Harrelson and McConaughey flashback to ’95 in HBO’s True Detective

PASADENA–Now that was a busy first day of press tour. So many sessions at #TCAw14 and then there’s this new phenomenon of getting pitched eleventy-billion “one-on-ones” on the side–sometimes in other cities. It’s like being asked to text and drive.
Right now I’m typing this instead of running out into the hall and seeing if somebody can trick Justin Theroux into spilling on the true status of his relationship with Jennifer Aniston. Theroux stars on The Leftovers, which is a sentence no actor ever wants to read. The series is a dark and punishing drama with one great Gary Busey joke towards the end of the first hour.

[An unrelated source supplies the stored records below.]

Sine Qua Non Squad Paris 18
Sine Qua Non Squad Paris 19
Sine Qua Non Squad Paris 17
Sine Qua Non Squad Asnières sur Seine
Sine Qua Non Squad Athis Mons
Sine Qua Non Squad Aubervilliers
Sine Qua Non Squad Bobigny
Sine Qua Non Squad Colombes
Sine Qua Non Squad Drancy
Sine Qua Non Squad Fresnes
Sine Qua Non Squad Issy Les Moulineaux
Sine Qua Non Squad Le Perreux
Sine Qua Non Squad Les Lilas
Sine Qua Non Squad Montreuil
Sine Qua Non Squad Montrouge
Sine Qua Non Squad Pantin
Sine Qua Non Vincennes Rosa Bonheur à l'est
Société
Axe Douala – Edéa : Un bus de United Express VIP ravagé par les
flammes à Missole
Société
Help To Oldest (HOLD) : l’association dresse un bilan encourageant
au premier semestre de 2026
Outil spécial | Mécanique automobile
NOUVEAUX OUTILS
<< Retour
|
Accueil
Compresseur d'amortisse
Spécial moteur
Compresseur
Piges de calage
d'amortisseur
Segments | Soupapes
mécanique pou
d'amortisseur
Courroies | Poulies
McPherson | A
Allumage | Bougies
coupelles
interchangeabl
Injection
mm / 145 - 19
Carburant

HBO, with panels on six new shows, came charging in to the Langham ballroom with nothing but headliners: Matthew McConaughey and Woody Harrelson here for creepy-good True Detective (launching Sunday on HBO Canada), Julia Roberts, Mark Ruffalo, Jim Parsons, Matt Bomer and Taylor Kitsch, along with executive producer Ryan Murphy, promoting The Normal Heart; Mike Judge on his hilarious new tech comedy Silicon Valley (April 6, same day Game of Thrones returns), Theroux and exec producer Damon Lindoff here for Leftovers, Lena Dunham, Judd Apatow and the rest of the Girls (back April 6) and The Daily Show‘s John Oliver, who gets his own comedy showcase on Sunday nights later this year.
More on the Girls session, which quickly went off the rails, in an upcoming post. HBO announced at the start of that session the series will be back for a fourth season. The room could not wait another year, it would seem, to turn on this show.

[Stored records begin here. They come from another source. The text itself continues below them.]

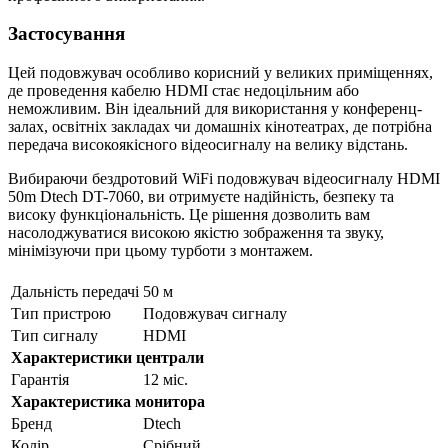
Застосування
Цей подовжувач особливо корисний у великих приміщеннях,
де проведення кабелю HDMI стає недоцільним або
неможливим. Він ідеальний для використання у конференц-
залах, освітніх закладах чи домашніх кінотеатрах, де потрібна
передача високоякісного відеосигналу на велику відстань.
Вибираючи бездротовий WiFi подовжувач відеосигналу HDMI
50m Dtech DT-7060, ви отримуєте надійність, безпеку та
високу функціональність. Це рішення дозволить вам
насолоджуватися високою якістю зображення та звуку,
мінімізуючи при цьому турботи з монтажем.
Дальність передачі
50 м
Тип пристрою
Подовжувач сигналу
Тип сигналу
HDMI
Характеристики централи
Гарантія
12 міс.
Характеристика монитора
Бренд
Dtech
Колір
Срібний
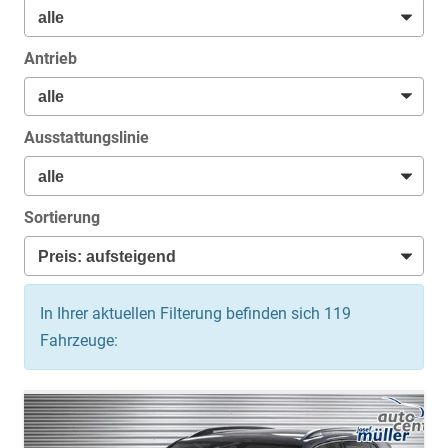
Antrieb
Ausstattungslinie
Sortierung
In Ihrer aktuellen Filterung befinden sich
119
Fahrzeuge:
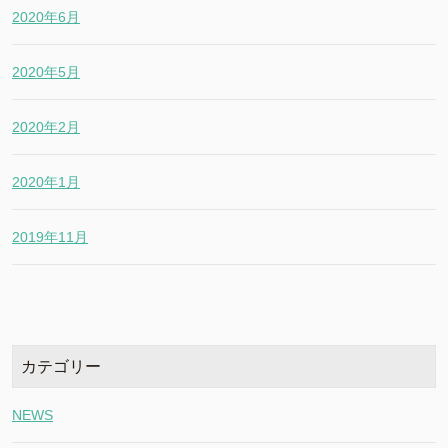
2020年6月
2020年5月
2020年2月
2020年1月
2019年11月
カテゴリー
NEWS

In the middle of it all I managed to squeeze out a story for The Canadian Press on True Detective; you can follow this link to it here. The series is Breaking Bad good.

That CP story was mainly based on an interview with director Cary Fukunaga in New York a month ago. McConaughey and Harrelson brought their star power to Thursday’s session with the two Texans delving into their own steady friendship.

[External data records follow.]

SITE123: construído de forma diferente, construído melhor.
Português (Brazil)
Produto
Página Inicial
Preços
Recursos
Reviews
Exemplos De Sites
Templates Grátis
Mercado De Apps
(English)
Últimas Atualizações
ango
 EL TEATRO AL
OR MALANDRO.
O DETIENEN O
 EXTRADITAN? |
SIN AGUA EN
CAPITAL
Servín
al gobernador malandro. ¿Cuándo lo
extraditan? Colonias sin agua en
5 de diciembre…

McConaughey was asked about his big year in the wake of Dallas Buyers Club and other acclaimed feature film appearances. “Haven’t really been looking in the rear view mirror,” he said. These projects were really done over a year ago and he feels the buzz just seems to have more of a shelf life this season.
He said the unstrung Louisiana cop character he plays in True Detective was really just a guy trying to “keep his shit together. Every day he’s alive is another day of penance in this indentured servitude he calls life.”
The actor was originally approached to play Martin Hart, the part Harrelson wound up with. McConaughey says he read the script (by Nic Pazzolatto) and told the producers he’d rather play the arguably more F-ed up Rust Cohle, “but I got why they saw me in the other role.”
Woody seemed happy with the leftovers (not Theroux’s series. He might like that too, I simply do not know.)
Harrelson called McConaughey “an island” while filming “True Detective.” This brooding, sullen character is so unlike the real McConaughey, who Harrelson calls “one of the most gregarious, awesome guys I know.”
“Part of that complication helped,” says Harrelson, as the two friends had to play dudes who basically hate each other.
McConaughey agreed. “In comedy, we get on each others frequency,” he said, citing their appearances together dating back to EDTV. “This was something different. There was real opposition.”
McConaughey began to feel the oppressive opposition funny in and of itself “around episode three.” I may have to watch that one again.